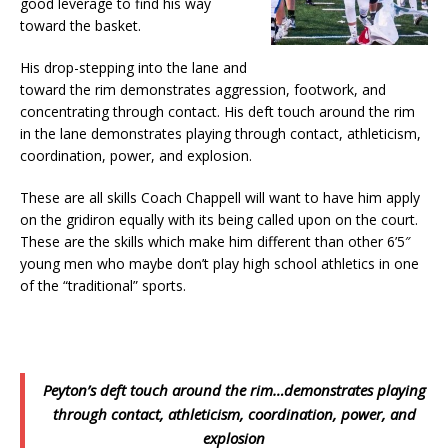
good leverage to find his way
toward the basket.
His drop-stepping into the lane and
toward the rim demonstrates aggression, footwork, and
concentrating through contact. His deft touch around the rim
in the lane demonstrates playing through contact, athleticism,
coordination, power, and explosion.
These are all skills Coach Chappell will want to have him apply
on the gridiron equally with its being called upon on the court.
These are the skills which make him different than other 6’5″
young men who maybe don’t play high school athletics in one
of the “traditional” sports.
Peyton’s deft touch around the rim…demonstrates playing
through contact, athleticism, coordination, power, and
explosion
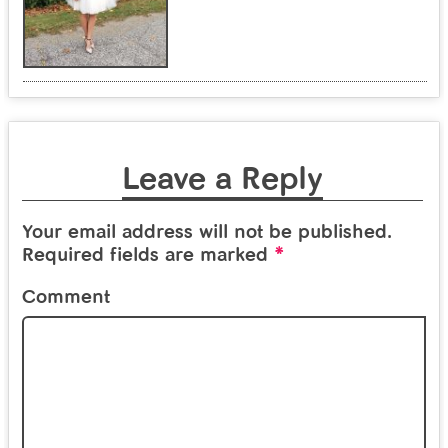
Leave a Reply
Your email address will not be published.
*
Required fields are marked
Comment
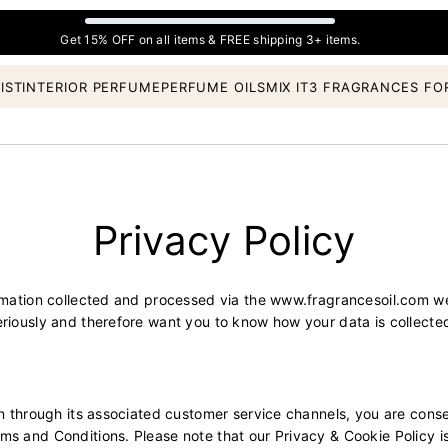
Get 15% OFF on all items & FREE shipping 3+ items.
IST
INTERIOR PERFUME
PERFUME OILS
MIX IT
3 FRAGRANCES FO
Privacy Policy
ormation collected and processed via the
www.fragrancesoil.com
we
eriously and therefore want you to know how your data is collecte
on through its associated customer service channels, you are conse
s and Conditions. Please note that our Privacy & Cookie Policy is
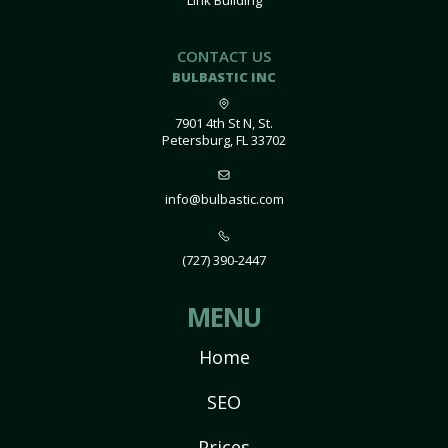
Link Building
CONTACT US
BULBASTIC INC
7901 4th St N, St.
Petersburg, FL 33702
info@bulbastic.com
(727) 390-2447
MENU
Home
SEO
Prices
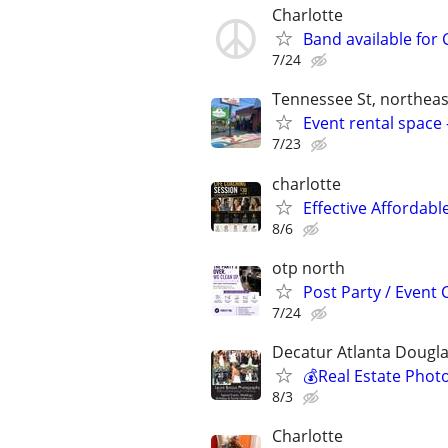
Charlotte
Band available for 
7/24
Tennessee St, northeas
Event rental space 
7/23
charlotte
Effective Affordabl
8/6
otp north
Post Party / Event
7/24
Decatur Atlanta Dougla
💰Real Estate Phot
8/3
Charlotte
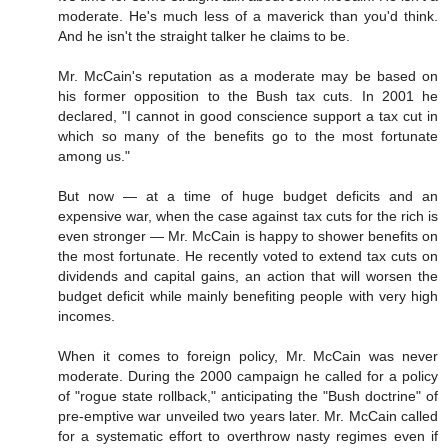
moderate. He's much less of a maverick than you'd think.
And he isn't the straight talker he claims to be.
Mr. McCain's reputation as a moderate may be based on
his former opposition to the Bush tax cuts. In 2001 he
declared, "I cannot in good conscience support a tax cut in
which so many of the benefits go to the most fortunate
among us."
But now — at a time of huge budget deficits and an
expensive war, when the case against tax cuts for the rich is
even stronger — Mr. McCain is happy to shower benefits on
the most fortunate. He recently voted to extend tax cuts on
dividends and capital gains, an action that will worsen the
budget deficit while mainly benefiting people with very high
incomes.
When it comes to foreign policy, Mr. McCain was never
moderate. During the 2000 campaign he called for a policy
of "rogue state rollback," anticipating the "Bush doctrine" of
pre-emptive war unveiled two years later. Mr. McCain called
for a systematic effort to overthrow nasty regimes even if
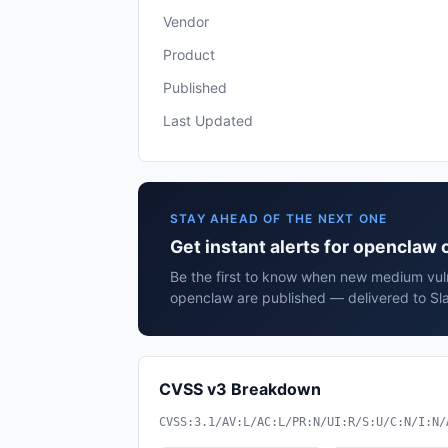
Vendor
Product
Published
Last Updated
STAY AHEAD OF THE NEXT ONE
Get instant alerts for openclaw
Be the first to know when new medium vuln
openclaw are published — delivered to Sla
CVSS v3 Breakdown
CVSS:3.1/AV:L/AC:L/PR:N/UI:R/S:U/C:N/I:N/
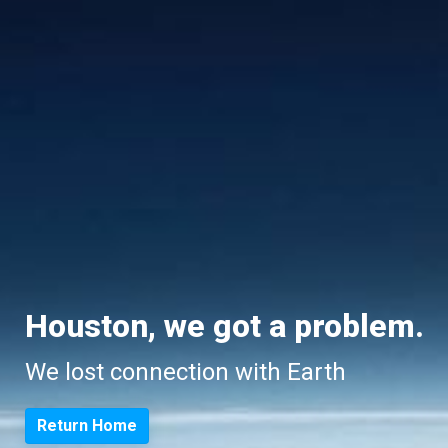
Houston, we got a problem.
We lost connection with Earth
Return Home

+ + + + +

Activity — With the pictures removed, please retype each record exactly.

Result below —
good leverage to find his way
toward the basket.
His drop-stepping into the lane and
toward the rim demonstrates aggression, footwork, and
concentrating through contact. His deft touch around the rim
in the lane demonstrates playing through contact, athleticism,
coordination, power, and explosion.
These are all skills Coach Chappell will want to have him apply
on the gridiron equally with its being called upon on the court.
These are the skills which make him different than other 6’5″
young men who maybe don’t play high school athletics in one
of the “traditional” sports.
Peyton’s deft touch around the rim…demonstrates playing
through contact, athleticism, coordination, power, and
explosion
Leave a Reply
Your email address will not be published.
*
Required fields are marked
Comment
Get 15% OFF on all items & FREE shipping 3+ items.
IST
INTERIOR PERFUME
PERFUME OILS
MIX IT
3 FRAGRANCES FO
Privacy Policy
ormation collected and processed via the
www.fragrancesoil.com
we
eriously and therefore want you to know how your data is collecte
on through its associated customer service channels, you are conse
s and Conditions. Please note that our Privacy & Cookie Policy is
Link Building
CONTACT US
BULBASTIC INC
7901 4th St N, St.
Petersburg, FL 33702
info@bulbastic.com
(727) 390-2447
MENU
Home
SEO
Prices
Charlotte
Band available for 
7/24
Tennessee St, northeas
Event rental space 
7/23
charlotte
Effective Affordabl
8/6
otp north
Post Party / Event
7/24
Decatur Atlanta Dougla
💰Real Estate Phot
8/3
Charlotte
moderate. He's much less of a maverick than you'd think.
And he isn't the straight talker he claims to be.
Mr. McCain's reputation as a moderate may be based on
his former opposition to the Bush tax cuts. In 2001 he
declared, "I cannot in good conscience support a tax cut in
which so many of the benefits go to the most fortunate
among us."
But now — at a time of huge budget deficits and an
expensive war, when the case against tax cuts for the rich is
even stronger — Mr. McCain is happy to shower benefits on
the most fortunate. He recently voted to extend tax cuts on
dividends and capital gains, an action that will worsen the
budget deficit while mainly benefiting people with very high
incomes.
When it comes to foreign policy, Mr. McCain was never
moderate. During the 2000 campaign he called for a policy
of "rogue state rollback," anticipating the "Bush doctrine" of
pre-emptive war unveiled two years later. Mr. McCain called
for a systematic effort to overthrow nasty regimes even if
Vendor
Product
Published
Last Updated
STAY AHEAD OF THE NEXT ONE
Get instant alerts for openclaw
Be the first to know when new medium vuln
openclaw are published — delivered to Sla
CVSS v3 Breakdown
CVSS:3.1/AV:L/AC:L/PR:N/UI:R/S:U/C:N/I:N/
Houston, we got a problem.
We lost connection with Earth
Return Home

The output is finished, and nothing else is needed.